---------- EXERCISE MATERIALS ----------
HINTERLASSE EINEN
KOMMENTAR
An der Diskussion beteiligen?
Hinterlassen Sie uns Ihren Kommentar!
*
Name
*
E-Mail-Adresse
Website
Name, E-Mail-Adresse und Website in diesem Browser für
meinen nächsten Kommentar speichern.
----------
PROBLEM STATEMENT: Take the entries above and copy them out exactly.

RESPONSE FOR THIS EXERCISE:
HINTERLASSE EINEN
KOMMENTAR
An der Diskussion beteiligen?
Hinterlassen Sie uns Ihren Kommentar!
*
Name
*
E-Mail-Adresse
Website
Name, E-Mail-Adresse und Website in diesem Browser für
meinen nächsten Kommentar speichern.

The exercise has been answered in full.